June 13, 2011 / by emptywheel

 

FBI Aspires to Be the Stasi

Charlie Savage describes changes the FBI is making to its Domestic Investigations and Operations Guide. On its face, the changes he describes are downright bad. The changes allow FBI agents to:

  • Make a database “assessment” search of a group or person “proactively” without making a record of that search
  • Tail people during a “proactive” assessment more than once
  • Search a potential informant’s trash to gather information to use to force the informant to snitch for the government
  • Attend up to five meetings of a group undercover
  • Eliminate extra supervision of investigations of politicians or journalists if they are witnesses, not suspects, in the investigation
  • Eliminate such protection altogether for “low-profile” blogs

These new rules allow all sorts of fishing expeditions of people based on nothing more than a lead. Moreover, it would make it easy for the FBI to surveil targets with almost no evidence against them until they could be trumped up on some crime.

To some degree they feel like an effort to clean up past illegal activity (as the FBI did with its exigent letters program).

But consider how much worse these guidelines are in consideration of what else we know, or suspect.

We suspect, after all, that our government collects generalized databases of geolocation using Section 215. Since that information need only be “relevant” to a foreign intelligence investigation, it may well include records on all of us.

These new rules would allow the FBI to search such a database without recording that search. Aside from the obvious invitation for abuse–some agent wondering whether his girlfriend was hanging out with his best friend–it also eliminates the evidence that the FBI used such a controversial technique as geolocation as the premise for further investigation. It makes it easier for the FBI to investigate someone because of nothing more than who they know.

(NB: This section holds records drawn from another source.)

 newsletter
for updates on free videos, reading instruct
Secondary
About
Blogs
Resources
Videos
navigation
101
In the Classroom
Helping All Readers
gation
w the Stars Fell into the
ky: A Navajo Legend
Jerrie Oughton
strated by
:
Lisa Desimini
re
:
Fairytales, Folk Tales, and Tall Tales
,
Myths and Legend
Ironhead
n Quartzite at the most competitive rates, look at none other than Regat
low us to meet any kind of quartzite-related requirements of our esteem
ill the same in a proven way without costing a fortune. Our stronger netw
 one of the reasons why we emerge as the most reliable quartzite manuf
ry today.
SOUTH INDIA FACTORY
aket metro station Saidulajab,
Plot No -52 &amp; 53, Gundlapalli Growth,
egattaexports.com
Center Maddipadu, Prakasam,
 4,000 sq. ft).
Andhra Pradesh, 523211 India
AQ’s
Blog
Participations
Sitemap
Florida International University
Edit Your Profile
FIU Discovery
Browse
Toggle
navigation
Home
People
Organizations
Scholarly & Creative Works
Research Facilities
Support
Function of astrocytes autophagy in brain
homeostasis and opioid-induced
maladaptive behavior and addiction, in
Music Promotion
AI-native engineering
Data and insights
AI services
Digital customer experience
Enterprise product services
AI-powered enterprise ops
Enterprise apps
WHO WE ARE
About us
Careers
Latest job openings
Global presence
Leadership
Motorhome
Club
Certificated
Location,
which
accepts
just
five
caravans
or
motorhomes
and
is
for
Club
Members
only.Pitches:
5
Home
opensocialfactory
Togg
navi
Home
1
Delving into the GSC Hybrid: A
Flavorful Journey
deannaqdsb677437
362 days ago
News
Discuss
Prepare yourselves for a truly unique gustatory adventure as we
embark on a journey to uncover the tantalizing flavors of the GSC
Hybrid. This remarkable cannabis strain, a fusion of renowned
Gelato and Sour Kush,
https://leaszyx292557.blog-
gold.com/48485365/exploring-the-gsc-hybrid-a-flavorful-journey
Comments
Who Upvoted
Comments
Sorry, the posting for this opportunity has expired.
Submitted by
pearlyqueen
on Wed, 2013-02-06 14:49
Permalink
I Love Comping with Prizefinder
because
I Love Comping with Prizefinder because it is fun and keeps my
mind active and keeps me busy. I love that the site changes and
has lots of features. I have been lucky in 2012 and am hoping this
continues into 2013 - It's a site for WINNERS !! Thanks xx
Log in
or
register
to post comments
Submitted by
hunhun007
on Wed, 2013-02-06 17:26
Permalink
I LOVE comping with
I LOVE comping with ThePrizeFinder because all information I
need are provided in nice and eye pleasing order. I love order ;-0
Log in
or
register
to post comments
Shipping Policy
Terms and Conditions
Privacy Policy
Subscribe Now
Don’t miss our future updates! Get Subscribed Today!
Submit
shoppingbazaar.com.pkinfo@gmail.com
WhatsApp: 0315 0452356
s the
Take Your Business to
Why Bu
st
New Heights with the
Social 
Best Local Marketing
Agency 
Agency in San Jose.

Then there’s the new rules allowing the FBI to conduct investigations of what a journalist “witnessed” without supervision. Remember that after the FBI decided James Risen had “witnessed” a leak of classified information, they collected his business records and emails, collecting much of the evidence they needed to indict Jeff Sterling. This rule would seem to virtually eliminate any real protection for journalists’ sources.

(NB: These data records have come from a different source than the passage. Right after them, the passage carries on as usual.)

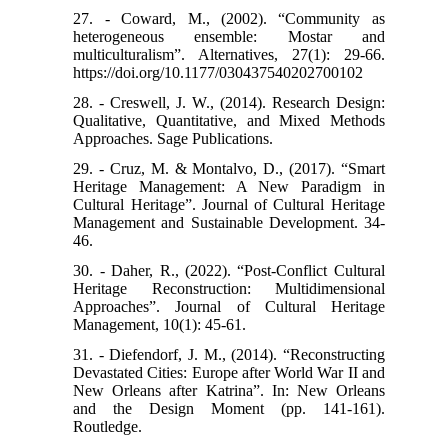
27. - Coward, M., (2002). “Community as
heterogeneous ensemble: Mostar and
multiculturalism”. Alternatives, 27(1): 29-66.
https://doi.org/10.1177/030437540202700102
28. - Creswell, J. W., (2014). Research Design:
Qualitative, Quantitative, and Mixed Methods
Approaches. Sage Publications.
29. - Cruz, M. & Montalvo, D., (2017). “Smart
Heritage Management: A New Paradigm in
Cultural Heritage”. Journal of Cultural Heritage
Management and Sustainable Development. 34-
46.
30. - Daher, R., (2022). “Post-Conflict Cultural
Heritage Reconstruction: Multidimensional
Approaches”. Journal of Cultural Heritage
Management, 10(1): 45-61.
31. - Diefendorf, J. M., (2014). “Reconstructing
Devastated Cities: Europe after World War II and
New Orleans after Katrina”. In: New Orleans
and the Design Moment (pp. 141-161).
Routledge.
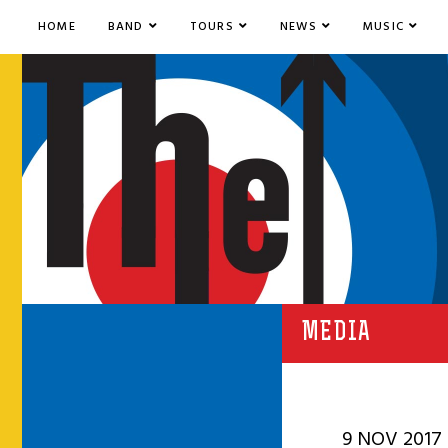
HOME
BAND
TOURS
NEWS
MUSIC
MEDIA
9 NOV 2017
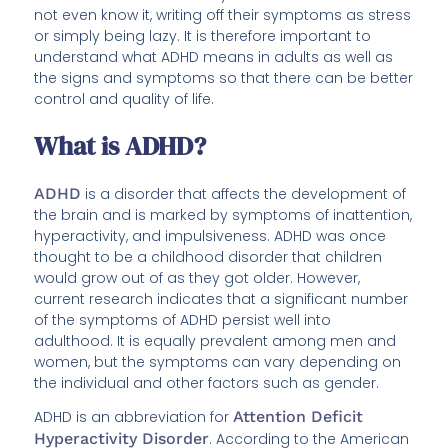
not even know it, writing off their symptoms as stress
or simply being lazy. It is therefore important to
understand what ADHD means in adults as well as
the signs and symptoms so that there can be better
control and quality of life.
What is ADHD?
ADHD
is a disorder that affects the development of
the brain and is marked by symptoms of inattention,
hyperactivity, and impulsiveness. ADHD was once
thought to be a childhood disorder that children
would grow out of as they got older. However,
current research indicates that a significant number
of the symptoms of ADHD persist well into
adulthood. It is equally prevalent among men and
women, but the symptoms can vary depending on
the individual and other factors such as gender.
ADHD is an abbreviation for
Attention Deficit
Hyperactivity Disorder
. According to the American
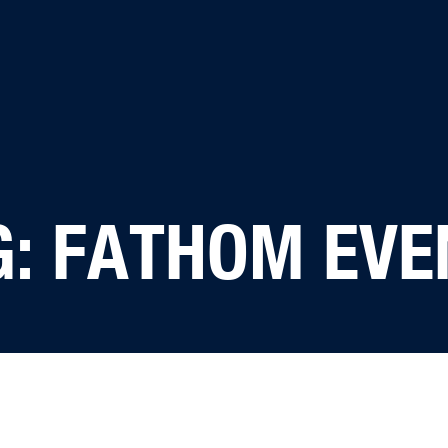
G: FATHOM EVE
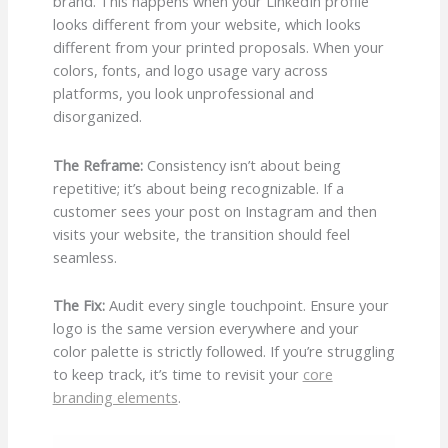
brand. This happens when your LinkedIn profile
looks different from your website, which looks
different from your printed proposals. When your
colors, fonts, and logo usage vary across
platforms, you look unprofessional and
disorganized.
The Reframe:
Consistency isn’t about being
repetitive; it’s about being recognizable. If a
customer sees your post on Instagram and then
visits your website, the transition should feel
seamless.
The Fix:
Audit every single touchpoint. Ensure your
logo is the same version everywhere and your
color palette is strictly followed. If you’re struggling
to keep track, it’s time to revisit your
core
branding elements
.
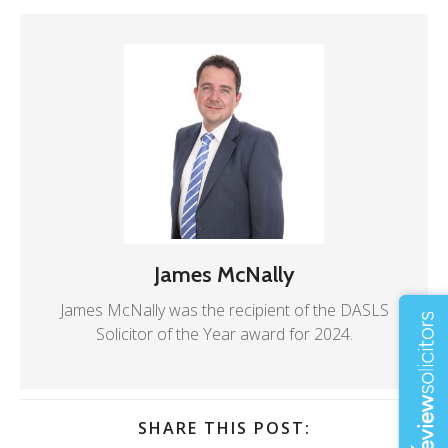
James McNally
James McNally was the recipient of the DASLS
Solicitor of the Year award for 2024.
SHARE THIS POST:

Finally, there’s the invitation to snoop through a potential informant’s trash. As I have pointed out, as far back as 2002, the government explicitly described using FISA to collect information, even on potentially unrelated crimes like rape, on potential informants so they could blackmail them into serving as snitches. Taken together, these rules would allow the FBI to search through existing databases (potentially including telecommunications metadata showing who a person communicated with and hung out with, as well as some financial information) to find potential snitches. The agent could search those databases with no apparent limits or record. And then the agent could sift through the potential informant’s trash to get the evidence to blackmail him to become an informant.

These rules seem ripe to snare a bunch of totally innocent people in the FBI’s investigative web. And even if it doesn’t, it may well serve to increase the paranoia of average people.